Mitch Taylor (Gabriel Jarret) is a teenager with a bright engineering future. Fast-tracked to college to help further his skills, Mitch feels out of place and deeply awkward when trying to work with his peers or make new friends. While his college roommate, Chris Knight (Val Kilmer), is brilliant, he seems to enjoy living life to the fullest with an extreme amount of partying and causing havoc among fellow peers.

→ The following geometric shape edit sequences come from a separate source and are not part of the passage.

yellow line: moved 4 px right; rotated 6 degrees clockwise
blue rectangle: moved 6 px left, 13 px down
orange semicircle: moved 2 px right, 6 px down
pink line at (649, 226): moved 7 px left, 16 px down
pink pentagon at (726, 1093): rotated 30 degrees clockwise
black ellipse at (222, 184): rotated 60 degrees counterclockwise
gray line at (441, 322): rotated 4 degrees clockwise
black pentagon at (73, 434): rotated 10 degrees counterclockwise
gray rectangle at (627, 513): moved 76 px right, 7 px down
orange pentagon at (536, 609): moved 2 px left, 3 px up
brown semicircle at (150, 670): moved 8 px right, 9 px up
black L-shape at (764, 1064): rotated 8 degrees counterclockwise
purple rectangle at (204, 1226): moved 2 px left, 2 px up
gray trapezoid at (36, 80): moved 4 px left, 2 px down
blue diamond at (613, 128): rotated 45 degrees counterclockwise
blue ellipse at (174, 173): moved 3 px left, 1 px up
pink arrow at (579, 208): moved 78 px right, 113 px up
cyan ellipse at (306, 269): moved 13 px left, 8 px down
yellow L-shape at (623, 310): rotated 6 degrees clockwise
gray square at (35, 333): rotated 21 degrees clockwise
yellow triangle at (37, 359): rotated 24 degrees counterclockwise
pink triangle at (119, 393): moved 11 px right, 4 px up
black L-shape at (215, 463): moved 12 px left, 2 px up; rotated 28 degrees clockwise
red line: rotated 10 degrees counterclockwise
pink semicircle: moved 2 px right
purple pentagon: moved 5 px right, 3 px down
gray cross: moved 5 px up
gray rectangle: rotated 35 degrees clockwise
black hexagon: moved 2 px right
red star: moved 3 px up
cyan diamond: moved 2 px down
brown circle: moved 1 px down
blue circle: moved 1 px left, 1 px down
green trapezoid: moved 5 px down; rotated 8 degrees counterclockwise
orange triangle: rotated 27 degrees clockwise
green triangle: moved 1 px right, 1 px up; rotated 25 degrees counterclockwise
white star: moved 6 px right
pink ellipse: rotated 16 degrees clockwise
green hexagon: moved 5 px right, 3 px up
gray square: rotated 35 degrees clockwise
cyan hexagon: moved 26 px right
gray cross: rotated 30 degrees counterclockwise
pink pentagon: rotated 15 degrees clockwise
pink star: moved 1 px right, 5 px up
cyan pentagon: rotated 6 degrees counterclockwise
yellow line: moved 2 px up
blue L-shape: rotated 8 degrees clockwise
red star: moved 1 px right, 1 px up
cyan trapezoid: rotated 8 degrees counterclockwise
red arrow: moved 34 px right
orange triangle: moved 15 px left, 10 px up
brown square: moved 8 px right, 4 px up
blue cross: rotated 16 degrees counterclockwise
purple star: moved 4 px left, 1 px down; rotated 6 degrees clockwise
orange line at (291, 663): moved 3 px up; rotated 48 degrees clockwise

While Mitch is trying to adjust and blend in at his new college, his well-respected teacher Professor Jerry Hathaway (William Atherton), is working on something secret. The military needs the professor’s help to get his students (including Mitch and Chris) to develop a military weapon- a powerful laser that can be used to fight future wars. It’s not long until Mitch and Chris discover what they’ve been working towards. Now they must work together to ruin the military’s plan and save the entire world before it’s too late.
Real Genius is best described as a comedy. Filled with gags that are wholly wacky and over the top, the film also has some sci-fi aspects and even a touch of teen romance mixed in. I found the scientific and sci-fi aspects of the film entertaining. This is also where the film becomes more creative, and we enjoy things such as seeing the college hallways being transformed into an ice ring so students can skate around.
You might, however, be disappointed if you’re a fan of actor Val Kilmer. While the film’s marketing, such as the poster art, would lead you to believe that Val Kilmer is the lead actor, the reality is that he serves more as a second billing and provides comedic relief for the entire duration. While I usually enjoy the comedic skill of actor Val Kilmer, I’m saddened to say this kind of comedy didn’t work for me. For most of the duration, the jokes are either forced or trying too hard to obtain a laugh from the audience. I found Val Kilmer’s performance slightly annoying during key scenes as he continually delivers dim-witted one-liners or childish responses.
Overall, while I usually enjoy seeing Val Kilmer playing an over-the-top character in a wacky comedy, the gags and over-the-top sense of humour didn’t gel with me here. The jokes feel far too forced, and they are trying far too hard to obtain a laugh from their audiences. Moments between scenes also sometimes needed to flow better together. Still, I must confess that the third act brings the movie to a fun conclusion with some great sci-fi-related ideas and creative visuals, redeeming the film’s quality and level of entertainment.